Anmerkung: Wegen $\mathbb{D}=\mathbb{R}^{+}$darf nicht mit $f(0)$ operiert werden. $f: \mathbb{R}^{+} \rightarrow \mathbb{R}^{+}$bedeutet nicht, dass jede positive reelle Zahl Funktionswert sein muss.
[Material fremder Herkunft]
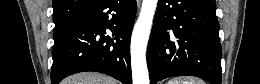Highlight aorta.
Instances as JSON below:
<instances>
[{"mask_svg": "<svg viewBox=\"0 0 260 84\" xmlns=\"http://www.w3.org/2000/svg\"><path fill=\"white\" fill-rule=\"evenodd\" d=\"M158 0H143L131 37L133 84H149L146 49Z\"/></svg>", "mask_w": 260, "mask_h": 84, "instance_id": "obj_1", "label": "aorta"}]
</instances>
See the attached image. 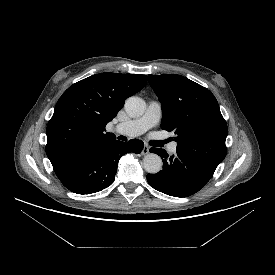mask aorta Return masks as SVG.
Segmentation results:
<instances>
[{"label":"aorta","mask_w":275,"mask_h":275,"mask_svg":"<svg viewBox=\"0 0 275 275\" xmlns=\"http://www.w3.org/2000/svg\"><path fill=\"white\" fill-rule=\"evenodd\" d=\"M125 110L130 117H139L146 110V103L139 97H129L125 102ZM162 159L159 155L150 153L143 159L144 169L151 174H156L162 169Z\"/></svg>","instance_id":"obj_1"}]
</instances>
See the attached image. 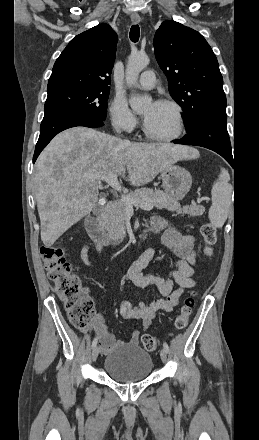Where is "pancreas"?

Zusätzliche Annahmen über $f$ wie z.B. Stetigkeit sind nicht zulässig.

Aufgabe 2

Gegeben sei ein Dreieck $A B C$ mit $\overline{A B}+\overline{B C}=3 \overline{A C}$. Sein Inkreis habe den Mittelpunkt $I$ und berühre die Seiten $A B$ in $D$ bzw. $B C$ in $E$. Weiter seien $K$ und $L$ die Spiegelpunkte von $D$ bzw. $E$ bezüglich $I$. Man beweise, dass das Viereck $A C K L$ ein Sehnenviereck ist.

Lösung: Zu den in der Aufgabenstellung genannten Punkten bezeichnen wir den Berührpunkt des Inkreises mit $A C$ mit $F$, den Mittelpunkt von AC mit $S$, den Schnittpunkt von $w_{\beta}$ und der Mittelsenkrechten $m_{A C}$ mit $P$, den Spiegelpunkt von $B$ an $I$ mit $R$, den Mittelpunkt von $B I$ mit $T$ und die paarweise gleichen Abschnitte auf den Dreiecksseiten mit $x, y$ bzw. $z$ (siehe Figur). Aus $\overline{A B}+\overline{B C}=3 \overline{A C}$ folgt $x+z+z+y=3(x+y)$, also (I) $z=x+y$. Bekanntlich liegt $P$ auf dem Umkreis von $A B C$. Daher gilt $\angle C A P=\angle C B P=\angle P B A=\angle P C A=\frac{\beta}{2}$ und $\overline{A P}=\overline{C P}$. Die Dreiecke $A S P$ und $B E I$ sind ähnlich, und wegen $\overline{A S}=\frac{1}{2} \overline{A C}=\frac{x+y}{2}=\frac{z}{2}=\frac{1}{2} \overline{B E}$ gilt mit der Bezeichnung $r$ für den Inkreisradius (II) $\overline{S P}=\frac{1}{2} \overline{E I}=\frac{r}{2}$ sowie $\overline{A P}=\frac{1}{2} \overline{B I}$.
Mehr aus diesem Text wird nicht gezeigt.